Grandpa is dead… The words still cut deep and a sob erupted every time I thought it. A loved one, who was already too burdened by my fear of death, let me find rest in his arms and quieted my gasping for air. He was the only one who could calm me, and I forever thank him for that.
The funeral came and passed. Nearly five hundred people filled up a church to honor my grandpa. I peaked around at all of the unfamiliar faces and felt proud to have within my veins the blood of a man who had influenced so many. The man left this earth with nothing else to give. He lived fully and died empty. I thought then, that is how I would like to die. But to do so, I needed to release my fear of death, so that I could truly live. I made a resolution sitting in that pew to relinquish desire of control over things that are impossible for me to have control over, and start living as I had only a few months earlier: strong, stubborn, and smiling.

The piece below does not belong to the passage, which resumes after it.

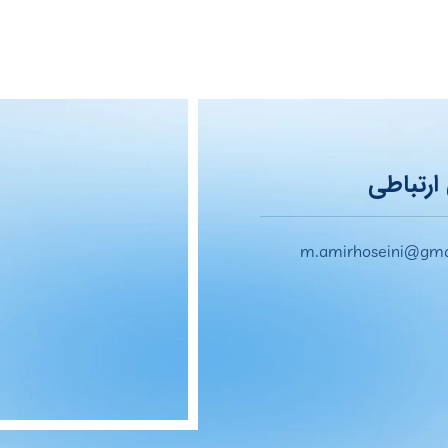
ارتباطی
m.amirhoseini@gma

Grandpa is dead. My first death with my newfound, developing beliefs.
Grandpa is dead. I let my brain roll over this fact while I was still going through the motion of everyday life. Then I spoke the words aloud, at first in a whisper, letting my mouth form the syllables and taste the truth of them.
Grandpa is dead. Not so long ago, J and Siddhartha introduced me to the concept of saṃsāra. Last Sunday I walked home from work. At first I was dismayed by the thirty- three blocks and hours of homework that lay before me, after such a long, restless weekend. “Grandpa is dead,” I chanted to the beat of my heeled shoes click- clacking, contemplating my grandpa’s life and death and saṃsāra. My voice grew sturdier. I noticed a snail in my path and moved from the sidewalk to the grass, and I found strength and rest for the first time in a while.
The strength found that night is really being tested right now, and I feel very weak at times. Rest hasn’t come easy, but it is coming. The world is still turning. The river is still flowing, changing, renewing. I find my rest there, in the thought that the end is just another beginning.